George's Marvelous Medicine Literary Elements

George's Marvelous Medicine Literary Elements

Genre

Juvenile fiction

Setting and Context

England, 1981

Narrator and Point of View

Told through a 3rd person narrative

Tone and Mood

Light hearted, comical

Protagonist and Antagonist

George is the main protagonist, Grandmother is the antagonist

Major Conflict

George grows his Grandmother into a giant by replacing her medicine with one he invented from household items

Climax

George tries to recreate the potion but ends up making the opposite by shrinking grandmother until she vanishes

Foreshadowing

Grandmother’s fate is foreshadowed when George gets revenge on her by trying to teach her a lesson for bullying him

Understatement

George’s abilities to contribute to world issues are understated because he is only a child.

Allusions

Dahl stated that the book was written in honour of “doctors everywhere” and that he too once had “dreams of glory” as a child of being a doctor.

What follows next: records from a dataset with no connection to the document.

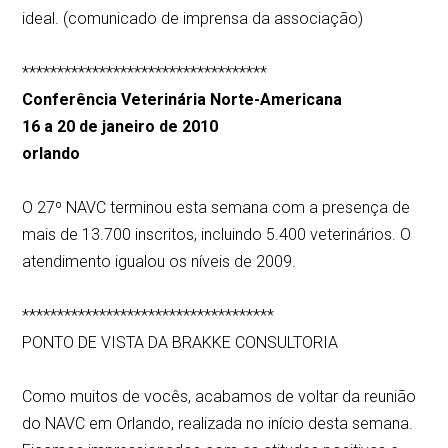
ideal. (comunicado de imprensa da associação)
***********************************
Conferência Veterinária Norte-Americana
16 a 20 de janeiro de 2010
orlando
O 27º NAVC terminou esta semana com a presença de
mais de 13.700 inscritos, incluindo 5.400 veterinários. O
atendimento igualou os níveis de 2009.
************************************
PONTO DE VISTA DA BRAKKE CONSULTORIA
Como muitos de vocês, acabamos de voltar da reunião
do NAVC em Orlando, realizada no início desta semana.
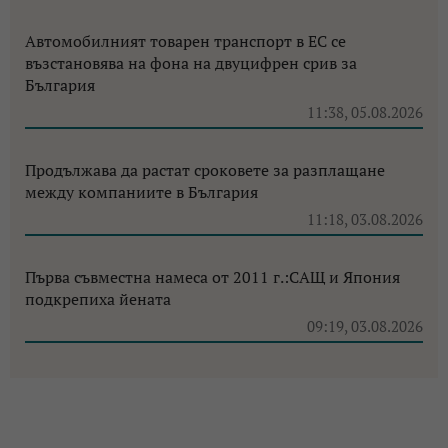
Автомобилният товарен транспорт в ЕС се
възстановява на фона на двуцифрен срив за
България
11:38, 05.08.2026
Продължава да растат сроковете за разплащане
между компаниите в България
11:18, 03.08.2026
Първа съвместна намеса от 2011 г.:САЩ и Япония
подкрепиха йената
09:19, 03.08.2026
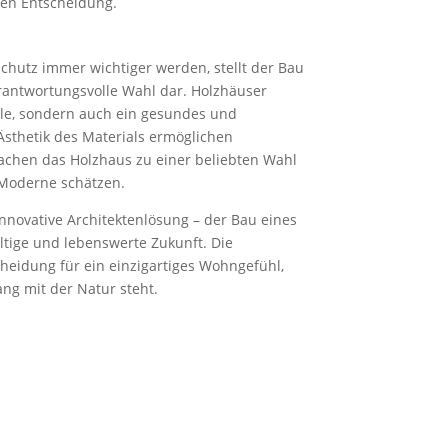
en Entscheidung.
aschutz immer wichtiger werden, stellt der Bau
rantwortungsvolle Wahl dar. Holzhäuser
eile, sondern auch ein gesundes und
Ästhetik des Materials ermöglichen
achen das Holzhaus zu einer beliebten Wahl
 Moderne schätzen.
nnovative Architektenlösung – der Bau eines
altige und lebenswerte Zukunft. Die
cheidung für ein einzigartiges Wohngefühl,
ang mit der Natur steht.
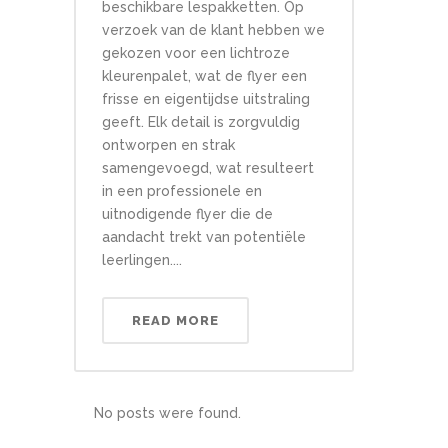
beschikbare lespakketten. Op
verzoek van de klant hebben we
gekozen voor een lichtroze
kleurenpalet, wat de flyer een
frisse en eigentijdse uitstraling
geeft. Elk detail is zorgvuldig
ontworpen en strak
samengevoegd, wat resulteert
in een professionele en
uitnodigende flyer die de
aandacht trekt van potentiële
leerlingen....
READ MORE
No posts were found.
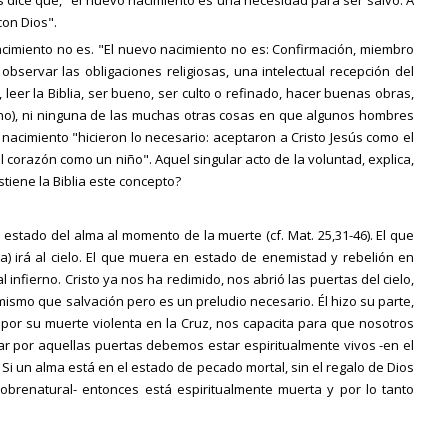
s dice que, "el nuevo nacimiento es una necesidad para ser salvo. A
con Dios".
imiento no es. "El nuevo nacimiento no es: Confirmación, miembro
 observar las obligaciones religiosas, una intelectual recepción del
es, leer la Biblia, ser bueno, ser culto o refinado, hacer buenas obras,
uno), ni ninguna de las muchas otras cosas en que algunos hombres
nacimiento "hicieron lo necesario: aceptaron a Cristo Jesús como el
 corazón como un niño". Aquel singular acto de la voluntad, explica,
tiene la Biblia este concepto?
 estado del alma al momento de la muerte (cf. Mat. 25,31-46). El que
) irá al cielo. El que muera en estado de enemistad y rebelión en
al infierno. Cristo ya nos ha redimido, nos abrió las puertas del cielo,
ismo que salvación pero es un preludio necesario. Él hizo su parte,
por su muerte violenta en la Cruz, nos capacita para que nosotros
asar por aquellas puertas debemos estar espiritualmente vivos -en el
Si un alma está en el estado de pecado mortal, sin el regalo de Dios
 sobrenatural- entonces está espiritualmente muerta y por lo tanto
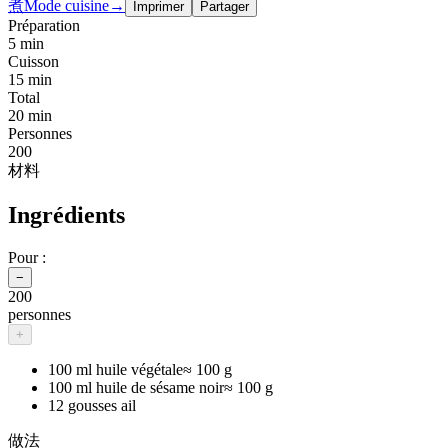
煮
Mode cuisine
→
Imprimer
Partager
Préparation
5 min
Cuisson
15 min
Total
20 min
Personnes
200
材料
Ingrédients
Pour :
−
200
personnes
+
100 ml huile végétale
≈
100 g
100 ml huile de sésame noir
≈
100 g
12 gousses ail
做法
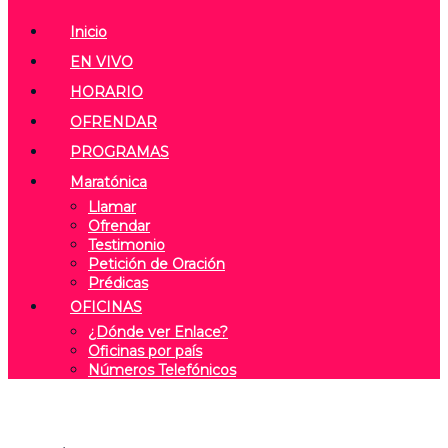
Inicio
EN VIVO
HORARIO
OFRENDAR
PROGRAMAS
Maratónica
Llamar
Ofrendar
Testimonio
Petición de Oración
Prédicas
OFICINAS
¿Dónde ver Enlace?
Oficinas por país
Números Telefónicos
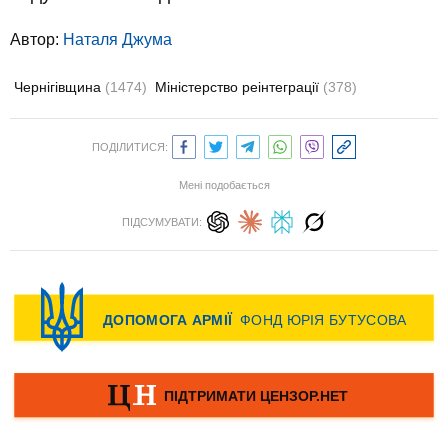
Автор:
Наталя Джума
Чернігівщина
(1474)
Міністерство реінтеграції
(378)
ПОДІЛИТИСЯ:
Мені подобається
ПІДСУМУВАТИ:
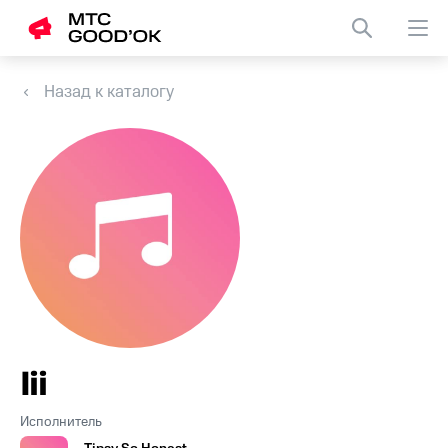
Назад к каталогу
Iii
Исполнитель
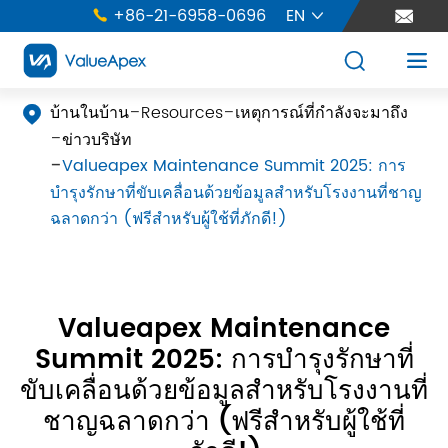
+86-21-6958-0696
EN





บ้านในบ้าน
Resources
เหตุการณ์ที่กำลังจะมาถึง

ข่าวบริษัท
Valueapex Maintenance Summit 2025: การ
บำรุงรักษาที่ขับเคลื่อนด้วยข้อมูลสำหรับโรงงานที่ชาญ
ฉลาดกว่า (ฟรีสำหรับผู้ใช้ที่ภักดี!)
Valueapex Maintenance
Summit 2025: การบำรุงรักษาที่
ขับเคลื่อนด้วยข้อมูลสำหรับโรงงานที่
ชาญฉลาดกว่า (ฟรีสำหรับผู้ใช้ที่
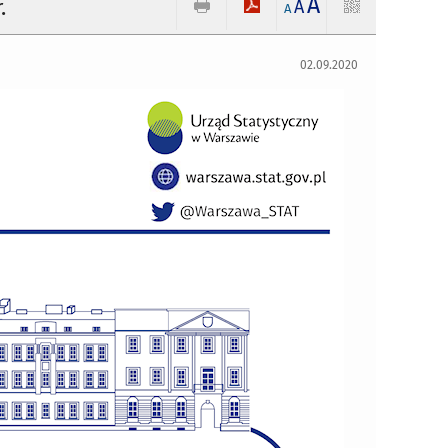
A
.
A
A
02.09.2020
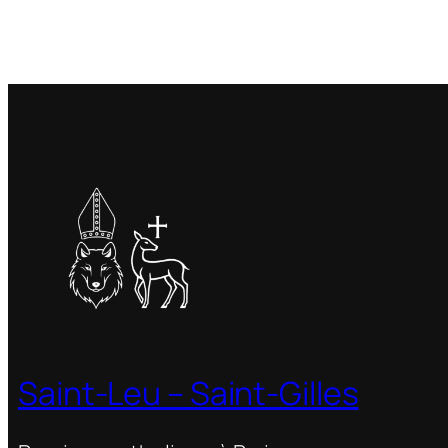
Saint-Leu – Saint-Gilles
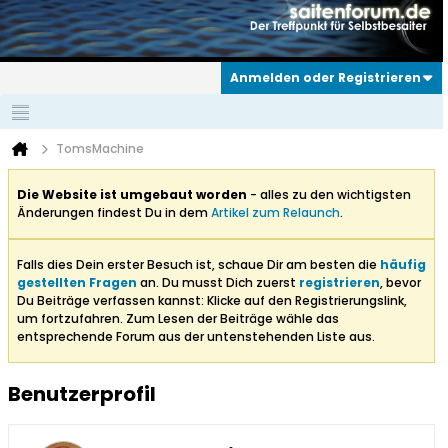
Anmelden oder Registrieren
TomsMachine
Die Website ist umgebaut worden
- alles zu den wichtigsten
Änderungen findest Du in dem
Artikel zum Relaunch
.
Falls dies Dein erster Besuch ist, schaue Dir am besten die
häufig
gestellten Fragen
an. Du musst Dich zuerst
registrieren
, bevor
Du Beiträge verfassen kannst: Klicke auf den Registrierungslink,
um fortzufahren. Zum Lesen der Beiträge wähle das
entsprechende Forum aus der untenstehenden Liste aus.
Benutzerprofil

Hence, it seems Dahl is reflecting his own childhood through George.

Imagery

Grandmother is shown to be a nuisance and bully. George is shown to be a creative and imaginative child.

Paradox

George and his father are shown in paradoxical ways. Whereas George enjoys the process of making :magic”, his father wishes to make a profit from it.

Parallelism

There are parallels to Lewis Carroll’s Alice's Adventures in Wonderland, “Drink Me” chapter, grandmother is deceived into drinking George’s potion.

Metonymy and Synecdoche

N/A

Personification

The potion is a personification of medical treatment and drugs that are invented to treat people.